WORK TASK
Every entry should be transcribed word for word, so that nothing is missing.

RECORDS TO USE
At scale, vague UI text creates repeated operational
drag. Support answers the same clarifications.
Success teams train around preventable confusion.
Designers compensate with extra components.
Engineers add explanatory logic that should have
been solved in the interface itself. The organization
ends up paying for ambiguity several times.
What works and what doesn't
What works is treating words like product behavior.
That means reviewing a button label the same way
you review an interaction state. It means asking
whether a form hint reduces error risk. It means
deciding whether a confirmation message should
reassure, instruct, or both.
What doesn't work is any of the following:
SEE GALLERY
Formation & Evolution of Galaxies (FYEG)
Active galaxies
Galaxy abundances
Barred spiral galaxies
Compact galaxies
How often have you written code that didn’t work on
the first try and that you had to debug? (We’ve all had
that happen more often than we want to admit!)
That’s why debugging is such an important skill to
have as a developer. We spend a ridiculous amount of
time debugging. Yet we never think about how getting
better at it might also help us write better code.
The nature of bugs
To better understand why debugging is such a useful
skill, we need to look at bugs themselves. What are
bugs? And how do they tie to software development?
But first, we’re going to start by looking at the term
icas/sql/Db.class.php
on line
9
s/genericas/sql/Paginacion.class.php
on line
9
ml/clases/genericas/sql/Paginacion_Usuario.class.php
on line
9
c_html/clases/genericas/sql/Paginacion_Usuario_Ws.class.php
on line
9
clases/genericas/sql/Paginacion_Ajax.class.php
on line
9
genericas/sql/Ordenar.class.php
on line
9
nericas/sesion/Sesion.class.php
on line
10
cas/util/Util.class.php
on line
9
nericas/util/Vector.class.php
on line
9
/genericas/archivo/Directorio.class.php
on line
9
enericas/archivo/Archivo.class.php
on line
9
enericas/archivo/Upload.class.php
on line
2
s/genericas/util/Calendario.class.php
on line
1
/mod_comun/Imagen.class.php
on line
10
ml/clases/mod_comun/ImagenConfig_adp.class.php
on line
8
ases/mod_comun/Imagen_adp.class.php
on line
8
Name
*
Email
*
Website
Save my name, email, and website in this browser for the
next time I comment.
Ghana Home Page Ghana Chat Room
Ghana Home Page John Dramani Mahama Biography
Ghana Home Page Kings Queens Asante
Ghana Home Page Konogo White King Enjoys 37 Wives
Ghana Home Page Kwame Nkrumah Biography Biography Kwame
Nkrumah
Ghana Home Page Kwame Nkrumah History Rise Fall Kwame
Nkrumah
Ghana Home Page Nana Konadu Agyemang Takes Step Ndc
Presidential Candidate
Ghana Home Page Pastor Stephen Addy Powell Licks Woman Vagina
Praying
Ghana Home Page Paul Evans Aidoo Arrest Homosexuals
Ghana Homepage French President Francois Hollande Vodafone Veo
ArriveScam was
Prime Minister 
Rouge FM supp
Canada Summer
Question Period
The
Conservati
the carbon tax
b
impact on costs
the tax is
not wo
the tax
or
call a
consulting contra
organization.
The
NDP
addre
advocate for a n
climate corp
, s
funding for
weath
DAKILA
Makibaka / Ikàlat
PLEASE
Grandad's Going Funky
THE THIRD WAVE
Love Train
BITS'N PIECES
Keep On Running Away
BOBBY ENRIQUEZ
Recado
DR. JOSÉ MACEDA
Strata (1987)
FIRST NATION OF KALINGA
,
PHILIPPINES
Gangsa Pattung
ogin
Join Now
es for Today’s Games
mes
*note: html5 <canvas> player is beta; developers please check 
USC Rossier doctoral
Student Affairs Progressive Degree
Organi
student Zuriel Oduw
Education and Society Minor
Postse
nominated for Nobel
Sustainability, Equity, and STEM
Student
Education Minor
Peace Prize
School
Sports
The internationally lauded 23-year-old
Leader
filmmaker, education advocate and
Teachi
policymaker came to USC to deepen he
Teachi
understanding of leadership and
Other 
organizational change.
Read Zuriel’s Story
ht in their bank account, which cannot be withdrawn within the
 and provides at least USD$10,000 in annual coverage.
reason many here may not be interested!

WRITTEN REPLY
At scale, vague UI text creates repeated operational
drag. Support answers the same clarifications.
Success teams train around preventable confusion.
Designers compensate with extra components.
Engineers add explanatory logic that should have
been solved in the interface itself. The organization
ends up paying for ambiguity several times.
What works and what doesn't
What works is treating words like product behavior.
That means reviewing a button label the same way
you review an interaction state. It means asking
whether a form hint reduces error risk. It means
deciding whether a confirmation message should
reassure, instruct, or both.
What doesn't work is any of the following:
SEE GALLERY
Formation & Evolution of Galaxies (FYEG)
Active galaxies
Galaxy abundances
Barred spiral galaxies
Compact galaxies
How often have you written code that didn’t work on
the first try and that you had to debug? (We’ve all had
that happen more often than we want to admit!)
That’s why debugging is such an important skill to
have as a developer. We spend a ridiculous amount of
time debugging. Yet we never think about how getting
better at it might also help us write better code.
The nature of bugs
To better understand why debugging is such a useful
skill, we need to look at bugs themselves. What are
bugs? And how do they tie to software development?
But first, we’re going to start by looking at the term
icas/sql/Db.class.php
on line
9
s/genericas/sql/Paginacion.class.php
on line
9
ml/clases/genericas/sql/Paginacion_Usuario.class.php
on line
9
c_html/clases/genericas/sql/Paginacion_Usuario_Ws.class.php
on line
9
clases/genericas/sql/Paginacion_Ajax.class.php
on line
9
genericas/sql/Ordenar.class.php
on line
9
nericas/sesion/Sesion.class.php
on line
10
cas/util/Util.class.php
on line
9
nericas/util/Vector.class.php
on line
9
/genericas/archivo/Directorio.class.php
on line
9
enericas/archivo/Archivo.class.php
on line
9
enericas/archivo/Upload.class.php
on line
2
s/genericas/util/Calendario.class.php
on line
1
/mod_comun/Imagen.class.php
on line
10
ml/clases/mod_comun/ImagenConfig_adp.class.php
on line
8
ases/mod_comun/Imagen_adp.class.php
on line
8
Name
*
Email
*
Website
Save my name, email, and website in this browser for the
next time I comment.
Ghana Home Page Ghana Chat Room
Ghana Home Page John Dramani Mahama Biography
Ghana Home Page Kings Queens Asante
Ghana Home Page Konogo White King Enjoys 37 Wives
Ghana Home Page Kwame Nkrumah Biography Biography Kwame
Nkrumah
Ghana Home Page Kwame Nkrumah History Rise Fall Kwame
Nkrumah
Ghana Home Page Nana Konadu Agyemang Takes Step Ndc
Presidential Candidate
Ghana Home Page Pastor Stephen Addy Powell Licks Woman Vagina
Praying
Ghana Home Page Paul Evans Aidoo Arrest Homosexuals
Ghana Homepage French President Francois Hollande Vodafone Veo
ArriveScam was
Prime Minister 
Rouge FM supp
Canada Summer
Question Period
The
Conservati
the carbon tax
b
impact on costs
the tax is
not wo
the tax
or
call a
consulting contra
organization.
The
NDP
addre
advocate for a n
climate corp
, s
funding for
weath
DAKILA
Makibaka / Ikàlat
PLEASE
Grandad's Going Funky
THE THIRD WAVE
Love Train
BITS'N PIECES
Keep On Running Away
BOBBY ENRIQUEZ
Recado
DR. JOSÉ MACEDA
Strata (1987)
FIRST NATION OF KALINGA
,
PHILIPPINES
Gangsa Pattung
ogin
Join Now
es for Today’s Games
mes
*note: html5 <canvas> player is beta; developers please check 
USC Rossier doctoral
Student Affairs Progressive Degree
Organi
student Zuriel Oduw
Education and Society Minor
Postse
nominated for Nobel
Sustainability, Equity, and STEM
Student
Education Minor
Peace Prize
School
Sports
The internationally lauded 23-year-old
Leader
filmmaker, education advocate and
Teachi
policymaker came to USC to deepen he
Teachi
understanding of leadership and
Other 
organizational change.
Read Zuriel’s Story
ht in their bank account, which cannot be withdrawn within the
 and provides at least USD$10,000 in annual coverage.
reason many here may not be interested!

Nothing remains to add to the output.